In a recent interview released on Wednesday, October 29 by FIFA.com with FIFA Secretary-General Jérôme Valcke, the idea of a men's World Cup being played on artificial turf rather than grass was communicated to be more of a reality than many would have anticipated.
The interview sheds light on an issue that has been minimally addressed by the FIFA brass, after much of the upcoming 2015 Canada Women's World Cup discussion has been dominated by the argument of holding a major sporting event entirely on artificial turf. A complaint was filed to an Ontario Rights Tribunal on October 1 by a group of elite women's soccer players about the discriminatory nature of holding the 2015 Women's World Cup on the artificial surface rather than a traditional grass surface. Arguments were made also about the effects it has on the way the game is played.
"We fully understand that the players who have qualified for the Women's World Cup want to ensure that they have the best conditions to perform well. This is a goal they share with FIFA," said Valcke. "Everybody can be assured that we take the FIFA Women's World Cup 2015 very seriously and are committed to working together with the National Organizing Committee to organize the best possible tournament."
"By the way, for many years now, any organizer of a FIFA event - irrespective of whether it be a men's or women's competition, including the men's World Cup - has had the right to propose for the tournament to be played on artificial turf, provided that it is of the highest quality and the same playing surface is used for all venues and training sites. It could well be that sooner rather than later the men's World Cup will also be played on artificial pitches. The Canadian Soccer Association proposed for the tournament to be played on artificial turf based on the fact that most sporting infrastructure in Canada is on artificial turf, primarily due to the extreme climate in the host country. It would be very difficult to ensure solid natural-grass pitches at all venues."
Canada has been the only nation that's been public about its plan to bid for the 2026 World Cup. As to whether or not it will be on artificial turf, the statements from Valcke support the argument of hosting the tournament on an artificial surface, if that's an avenue the Canadian Soccer Association is willing to explore.
The interview touches on playing all major FIFA sporting events on the highest quality of playing surfaces, and the surfaces for the 2015 Women's World Cup in Canada have met the standard. A pitch expert was sent to all six participating venues in October to determine if the facilities would all meet the FIFA standard.
"As mentioned earlier and confirmed by the FIFA Executive Committee back in March 2013, the stadiums and training sites will be of the highest standard, which means, in terms of the FIFA quality program, two stars. Here, I want to reiterate FIFA's commitment to making sure that all pitches at the official stadiums and training sites will be of this two-star quality."
The action from FIFA also directly addresses the recent legal argument of holding the Women's World Cup on turf, but not a men's tournament.
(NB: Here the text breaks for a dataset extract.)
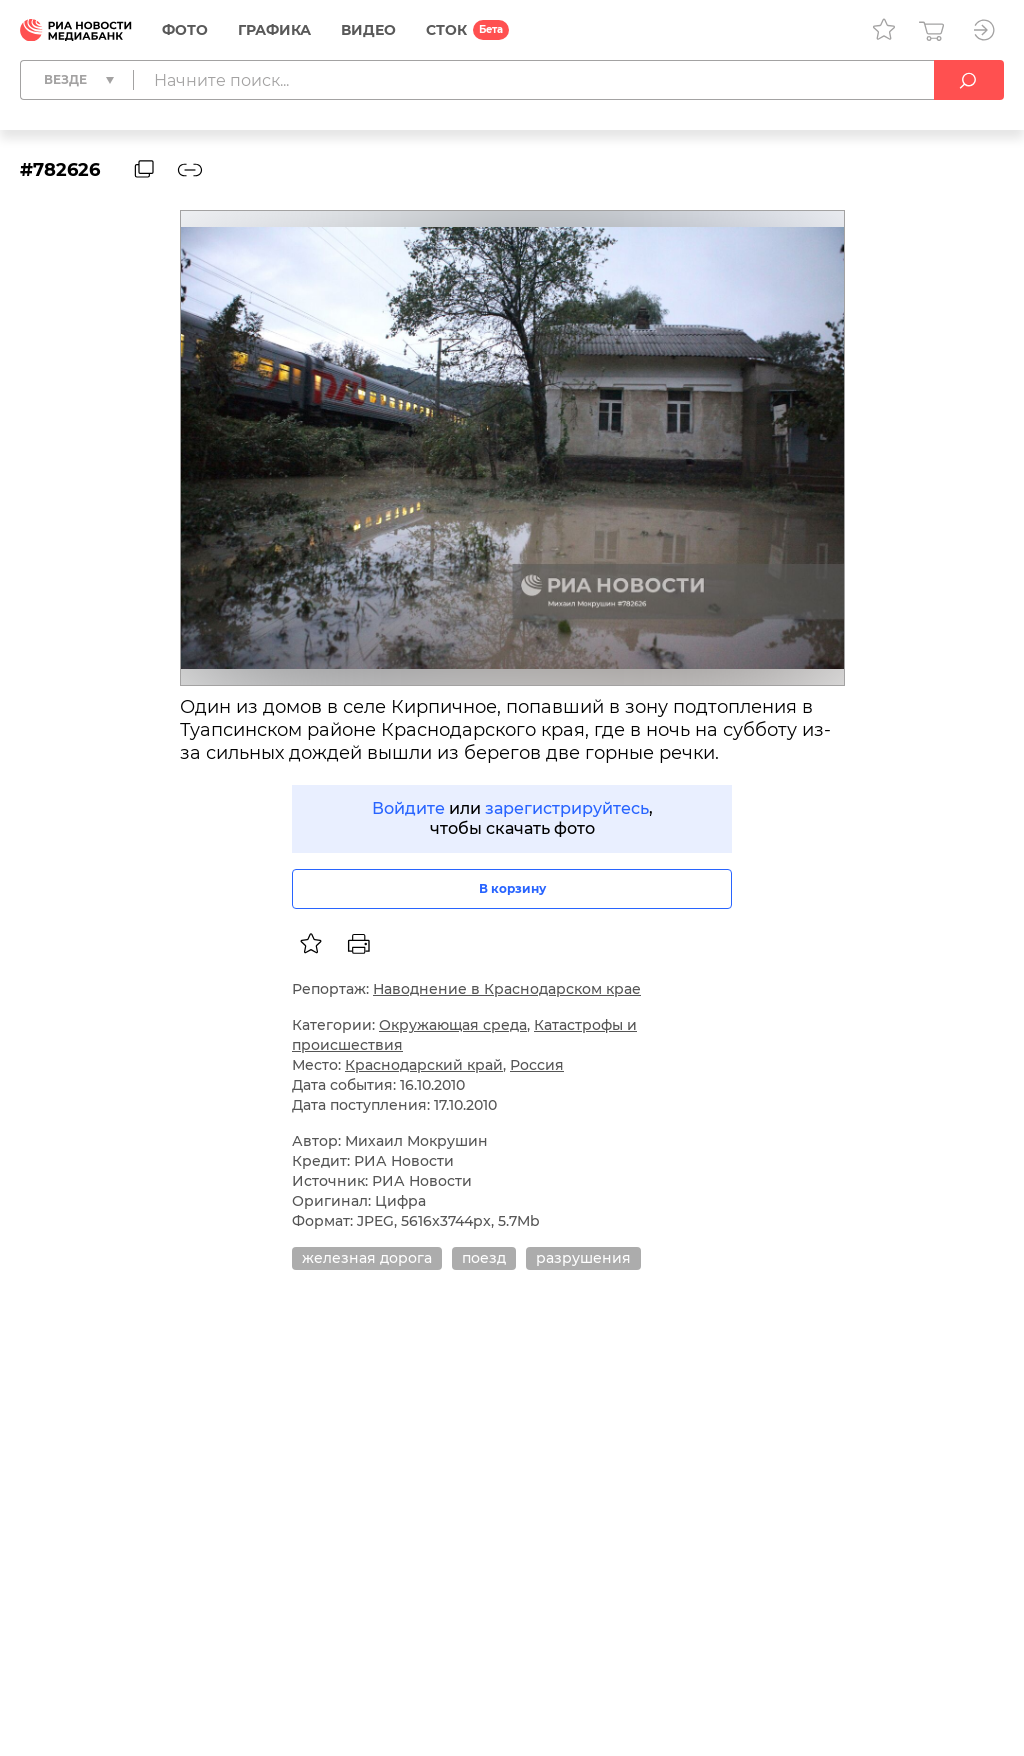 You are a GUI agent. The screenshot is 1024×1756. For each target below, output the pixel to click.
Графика (274, 30)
FIFA is adamant that it's not an issue of gender and discrimination; rather, an issue of the climate and nature of Canada.
"As has already been explained, this is not a question of money, or of differences between men's and women's events, but it is a matter of the natural conditions in Canada: we want to guarantee consistent top-level playing conditions for all 24 teams during the event, both in the official stadiums and at the training sites. This has been the sole reason behind the decision to play on artificial turf from day one."
Whether or not it was used as a tactic to nullify the discussion surrounding the Women's World Cup, the information represents a major shift in the way FIFA views the bidding process for major sporting events, specifically future men's World Cups.